D’aussi loin que je me souvienne, j’ai toujours envié les amis journalistes. Les chroniqueurs d’affaires publiques pouvant produire avant la nuit un billet bien ramassé des enjeux politiques de la journée. Les journalistes sportifs qui parviennent à pondre, une fois la rondelle à peine rangée, quelque 1 200 mots sur les décisions controversées et les trios qui n’ont pas marché.
Je tiens particulièrement en estime quelqu’un comme Maude Goyer, qui arrive à couvrir une expo de robots à l’autre bout de l’Atlantique, tout en trouvant le temps, entre deux chroniques radiophoniques, de rédiger sur le bonheur, la parentalité et que sais-je, avant de participer à des débats endiablés à la télé. Je ne peux qu’être impressionné par ce rythme effréné pendant que je me torture à terminer ce deuxième paragraphe que je n’arrive à boucler.
En 35 ans de vécu, je n’ai pu encore identifier, pas par faute d’essayer, une seule activité pouvant m’infliger l’ivresse momentanée que me procure l’écriture. L’euphorie passagère provoquée par la trouvaille d’un enchaînement lyrique où l’intention des mots trouve à point son atterrissage poétique. Le seul exercice qui peut obtenir de ce underachiever routinier le meilleur (et le pire) de lui-même. Est-ce un don ou une malédiction ?

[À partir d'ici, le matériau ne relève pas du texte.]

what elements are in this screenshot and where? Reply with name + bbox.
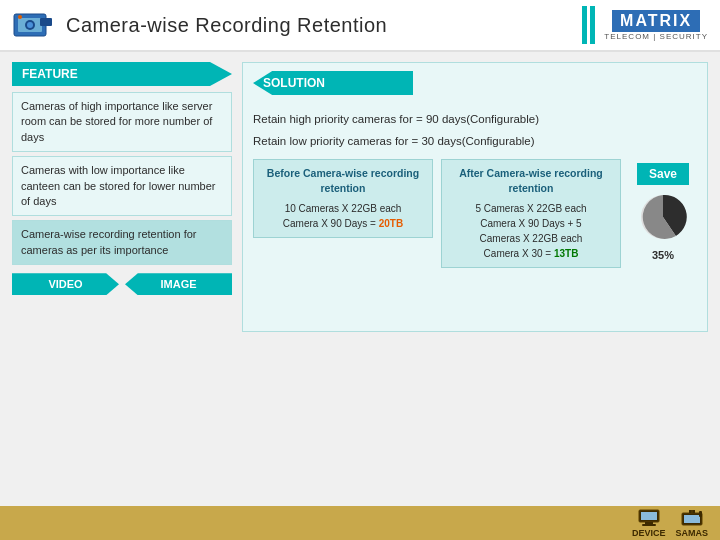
solution-header: SOLUTION (253, 71, 413, 95)
solution-panel: SOLUTION Retain high priority cameras fo… (242, 62, 708, 332)
svg-rect-10 (642, 524, 656, 526)
header-dividers (582, 6, 595, 44)
save-percent: 35% (652, 249, 674, 261)
device-icon (638, 509, 660, 527)
feature-item-1: Cameras of high importance like server r… (12, 92, 232, 152)
page-title: Camera-wise Recording Retention (66, 14, 582, 37)
main-content: FEATURE Cameras of high importance like … (0, 52, 720, 342)
comparison-area: Before Camera-wise recording retention 1… (253, 159, 697, 269)
svg-point-5 (18, 15, 22, 19)
after-title: After Camera-wise recording retention (450, 166, 612, 198)
image-button[interactable]: IMAGE (125, 273, 232, 295)
before-detail-2: Camera X 90 Days = 20TB (262, 216, 424, 231)
divider-1 (582, 6, 587, 44)
app-header: Camera-wise Recording Retention MATRIX T… (0, 0, 720, 52)
device-icon-group: DEVICE (632, 509, 666, 538)
after-highlight: 13TB (554, 248, 578, 259)
samas-label: SAMAS (675, 528, 708, 538)
camera-icon (12, 6, 56, 44)
svg-rect-13 (699, 511, 702, 517)
after-detail-1: 5 Cameras X 22GB each (450, 201, 612, 216)
after-box: After Camera-wise recording retention 5 … (441, 159, 621, 269)
before-title: Before Camera-wise recording retention (262, 166, 424, 198)
feature-item-2: Cameras with low importance like canteen… (12, 156, 232, 216)
divider-2 (590, 6, 595, 44)
video-button[interactable]: VIDEO (12, 273, 119, 295)
feature-header: FEATURE (12, 62, 232, 86)
device-label: DEVICE (632, 528, 666, 538)
header-right: MATRIX TELECOM | SECURITY (582, 6, 708, 44)
after-detail-3: Cameras X 22GB each (450, 231, 612, 246)
solution-line-1: Retain high priority cameras for = 90 da… (253, 111, 697, 128)
matrix-logo: MATRIX TELECOM | SECURITY (604, 10, 708, 41)
before-box: Before Camera-wise recording retention 1… (253, 159, 433, 239)
pie-chart (637, 191, 689, 243)
before-detail-1: 10 Cameras X 22GB each (262, 201, 424, 216)
after-detail-4: Camera X 30 = 13TB (450, 246, 612, 261)
matrix-logo-sub: TELECOM | SECURITY (604, 32, 708, 41)
before-highlight: 20TB (379, 218, 403, 229)
save-label: Save (637, 163, 689, 185)
feature-panel: FEATURE Cameras of high importance like … (12, 62, 232, 332)
video-image-buttons: VIDEO IMAGE (12, 273, 232, 295)
feature-item-3: Camera-wise recording retention for came… (12, 220, 232, 265)
svg-rect-12 (684, 515, 700, 523)
matrix-logo-name: MATRIX (612, 10, 700, 32)
samas-icon-group: SAMAS (675, 509, 708, 538)
after-detail-2: Camera X 90 Days + 5 (450, 216, 612, 231)
bottom-bar: DEVICE SAMAS (0, 506, 720, 540)
svg-rect-4 (40, 18, 52, 26)
solution-header-row: SOLUTION (253, 71, 697, 103)
save-block: Save 35% (629, 159, 697, 265)
svg-rect-8 (641, 512, 657, 520)
samas-icon (681, 509, 703, 527)
svg-point-3 (27, 22, 33, 28)
solution-line-2: Retain low priority cameras for = 30 day… (253, 133, 697, 150)
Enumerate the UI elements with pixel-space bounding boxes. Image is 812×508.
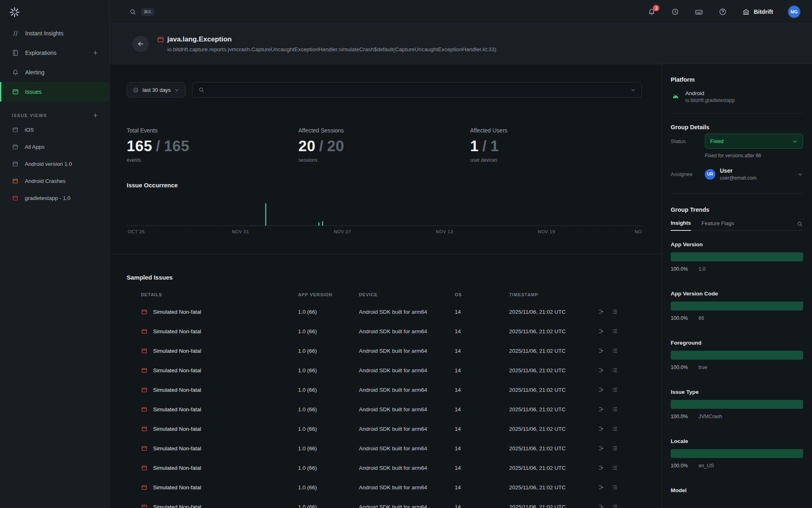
open-details-icon[interactable] bbox=[611, 367, 618, 373]
open-details-icon[interactable] bbox=[611, 426, 618, 432]
stat-affected-users: Affected Users 1/1 user devices bbox=[470, 127, 642, 163]
open-details-icon[interactable] bbox=[611, 308, 618, 315]
row-details-text: Simulated Non-fatal bbox=[153, 328, 201, 334]
sidebar-item-all-apps[interactable]: All Apps bbox=[0, 138, 109, 155]
table-row[interactable]: Simulated Non-fatal 1.0 (66) Android SDK… bbox=[141, 360, 642, 380]
instant-insights-icon bbox=[12, 30, 19, 37]
row-details-text: Simulated Non-fatal bbox=[153, 465, 201, 471]
crash-icon bbox=[141, 308, 148, 315]
open-timeline-icon[interactable] bbox=[598, 465, 605, 471]
x-tick: NOV 07 bbox=[334, 229, 351, 234]
sidebar-item-android-version[interactable]: Android version 1.0 bbox=[0, 155, 109, 172]
open-details-icon[interactable] bbox=[611, 386, 618, 393]
row-details: Simulated Non-fatal bbox=[141, 504, 298, 508]
insight-label: Model bbox=[671, 487, 803, 493]
user-avatar[interactable]: MG bbox=[788, 6, 800, 17]
table-row[interactable]: Simulated Non-fatal 1.0 (66) Android SDK… bbox=[141, 302, 642, 321]
status-select[interactable]: Fixed bbox=[705, 134, 803, 149]
insight-bar[interactable] bbox=[671, 302, 803, 310]
insight-bar[interactable] bbox=[671, 449, 803, 458]
open-timeline-icon[interactable] bbox=[598, 445, 605, 452]
sidebar-item-issues[interactable]: Issues bbox=[0, 82, 109, 102]
sidebar-item-instant-insights[interactable]: Instant Insights bbox=[0, 24, 109, 43]
table-row[interactable]: Simulated Non-fatal 1.0 (66) Android SDK… bbox=[141, 419, 642, 439]
open-details-icon[interactable] bbox=[611, 347, 618, 354]
insight-bar[interactable] bbox=[671, 351, 803, 360]
open-details-icon[interactable] bbox=[611, 445, 618, 452]
table-row[interactable]: Simulated Non-fatal 1.0 (66) Android SDK… bbox=[141, 439, 642, 458]
sidebar-item-alerting[interactable]: Alerting bbox=[0, 63, 109, 82]
row-timestamp: 2025/11/06, 21:02 UTC bbox=[509, 309, 597, 315]
assignee-select[interactable]: UR User user@email.com bbox=[705, 167, 803, 181]
open-details-icon[interactable] bbox=[611, 465, 618, 471]
open-timeline-icon[interactable] bbox=[598, 484, 605, 491]
keyboard-shortcuts-button[interactable] bbox=[695, 8, 703, 16]
notifications-button[interactable]: 3 bbox=[648, 8, 656, 16]
stat-label: Total Events bbox=[127, 127, 298, 134]
open-timeline-icon[interactable] bbox=[598, 504, 605, 508]
back-button[interactable] bbox=[132, 36, 149, 52]
row-details: Simulated Non-fatal bbox=[141, 308, 298, 315]
tab-insights[interactable]: Insights bbox=[671, 220, 691, 231]
table-row[interactable]: Simulated Non-fatal 1.0 (66) Android SDK… bbox=[141, 380, 642, 399]
chevron-down-icon[interactable] bbox=[631, 87, 636, 93]
recent-history-button[interactable] bbox=[671, 8, 679, 16]
sidebar-item-gradletestapp[interactable]: gradletestapp - 1.0 bbox=[0, 189, 109, 206]
chart-bar bbox=[322, 221, 323, 226]
row-os: 14 bbox=[455, 504, 509, 508]
open-timeline-icon[interactable] bbox=[598, 328, 605, 334]
row-details: Simulated Non-fatal bbox=[141, 426, 298, 432]
sidebar-item-ios[interactable]: iOS bbox=[0, 121, 109, 138]
details-panel: Platform Android io.bitdrift.gradletesta… bbox=[661, 64, 812, 508]
row-timestamp: 2025/11/06, 21:02 UTC bbox=[509, 406, 597, 412]
open-timeline-icon[interactable] bbox=[598, 347, 605, 354]
row-app-version: 1.0 (66) bbox=[298, 465, 359, 471]
crash-icon bbox=[141, 445, 148, 452]
table-row[interactable]: Simulated Non-fatal 1.0 (66) Android SDK… bbox=[141, 497, 642, 508]
insight-value: true bbox=[698, 365, 707, 370]
row-details-text: Simulated Non-fatal bbox=[153, 426, 201, 432]
table-row[interactable]: Simulated Non-fatal 1.0 (66) Android SDK… bbox=[141, 399, 642, 419]
insight-app-version-code: App Version Code 100.0% 66 bbox=[671, 291, 803, 321]
insight-issue-type: Issue Type 100.0% JVMCrash bbox=[671, 389, 803, 419]
help-button[interactable] bbox=[719, 8, 727, 16]
topbar: ⌘K 3 B bbox=[110, 0, 812, 24]
open-timeline-icon[interactable] bbox=[598, 386, 605, 393]
table-row[interactable]: Simulated Non-fatal 1.0 (66) Android SDK… bbox=[141, 321, 642, 341]
crash-icon bbox=[141, 347, 148, 354]
insight-bar[interactable] bbox=[671, 252, 803, 261]
open-details-icon[interactable] bbox=[611, 504, 618, 508]
sidebar-item-android-crashes[interactable]: Android Crashes bbox=[0, 172, 109, 189]
search-icon[interactable] bbox=[797, 221, 803, 230]
org-switcher[interactable]: Bitdrift bbox=[742, 8, 773, 16]
global-search[interactable]: ⌘K bbox=[129, 8, 154, 16]
tab-feature-flags[interactable]: Feature Flags bbox=[702, 220, 734, 230]
table-row[interactable]: Simulated Non-fatal 1.0 (66) Android SDK… bbox=[141, 458, 642, 478]
issue-filter-input[interactable] bbox=[209, 87, 626, 93]
add-issue-view-button[interactable] bbox=[92, 112, 99, 119]
row-actions bbox=[597, 445, 642, 452]
issue-main: last 30 days bbox=[110, 64, 661, 508]
open-timeline-icon[interactable] bbox=[598, 406, 605, 412]
bitdrift-logo-icon[interactable] bbox=[9, 7, 20, 18]
insight-bar[interactable] bbox=[671, 400, 803, 409]
row-device: Android SDK built for arm64 bbox=[359, 445, 455, 452]
add-exploration-button[interactable] bbox=[92, 50, 99, 56]
row-details: Simulated Non-fatal bbox=[141, 465, 298, 471]
issue-header: java.lang.Exception io.bitdrift.capture.… bbox=[110, 24, 812, 64]
table-row[interactable]: Simulated Non-fatal 1.0 (66) Android SDK… bbox=[141, 341, 642, 360]
group-details-block: Group Details Status Fixed Fixed for ver… bbox=[671, 113, 803, 193]
sidebar-item-explorations[interactable]: Explorations bbox=[0, 43, 109, 63]
row-device: Android SDK built for arm64 bbox=[359, 348, 455, 354]
row-device: Android SDK built for arm64 bbox=[359, 309, 455, 315]
time-range-button[interactable]: last 30 days bbox=[127, 82, 186, 98]
row-app-version: 1.0 (66) bbox=[298, 445, 359, 452]
table-row[interactable]: Simulated Non-fatal 1.0 (66) Android SDK… bbox=[141, 478, 642, 497]
open-timeline-icon[interactable] bbox=[598, 426, 605, 432]
open-timeline-icon[interactable] bbox=[598, 367, 605, 373]
open-details-icon[interactable] bbox=[611, 328, 618, 334]
column-header: TIMESTAMP bbox=[509, 292, 597, 297]
open-timeline-icon[interactable] bbox=[598, 308, 605, 315]
open-details-icon[interactable] bbox=[611, 406, 618, 412]
open-details-icon[interactable] bbox=[611, 484, 618, 491]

Quand ma plume prend ses ailes, je me sens béni d’une touche infaillible pour enchaîner les lignes, poser les syllabes qui s’accordent harmonieusement. L’espace d’un instant, je plane sur un nuage survolant tout obstacle entre le ciel et la terre. Donnez-moi les chroniques, offrez-moi les tribunes pour que je puisse propager mes œuvres symphoniques.
Mais plus haute l’envolée, plus aride la descente. Pendant que l’ego s’abreuve encore de ses derniers succès, l’inspiration s’arrête brusquement, sans avertissement. La grande panne sèche durant laquelle placer chaque lettre devant l’autre devient une longue marche vers l’Everest. Une spirale interminable d’amertume et d’échecs.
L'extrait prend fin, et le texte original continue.